Il Mantra Yoga concerne la recitazione di certi mantra come Om Namo Narayanaya, Om Namo Bhagavate e Om Namah Sivaya.
Laya Yoga è Kundalini Yoga. Concentrarsi sul suono emanato dal loto del cuore è Laya Yoga. Laya è dissoluzione. La mente si dissolve in Dio proprio come un cubetto di ghiaccio nell’acqua.

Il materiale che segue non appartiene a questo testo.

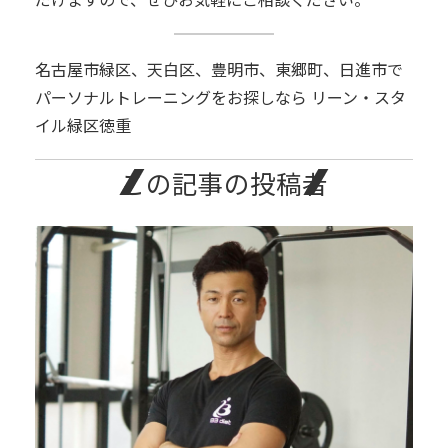
名古屋市緑区、天白区、豊明市、東郷町、日進市で
パーソナルトレーニングをお探しなら リーン・スタ
イル緑区徳重
この記事の投稿者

I metodi sono differenti ma tutti mirano a distruggere questo piccolo arrogante “io”; la causa radice del legame e della sofferenza. Karma Yoga prepara la mente per la ricezione di Luce e Conoscenza. Espande il cuore ad infinitum. Distrugge tutte le barriere che si ergono sulla via dell’unità e dell’unicità. Bhakti e meditazione: anche loro sono Karma mentali. Non può esserci Jnana senza Yoga. Il frutto della Bhakti è Jnana. Hai compreso adesso la natura dei quattro Yoga e le loro interrelazioni? C’è un verso Sanscrito il senso del quale, in breve, è il seguente: “Gli Sastras sono infiniti; c’è molto da imparare; il tempo è breve; gli ostacoli sono numerosi; ciò che costituisce l’essenza dovrebbe essere afferrato proprio come fa il cigno nel caso del latte mischiato all’acqua”.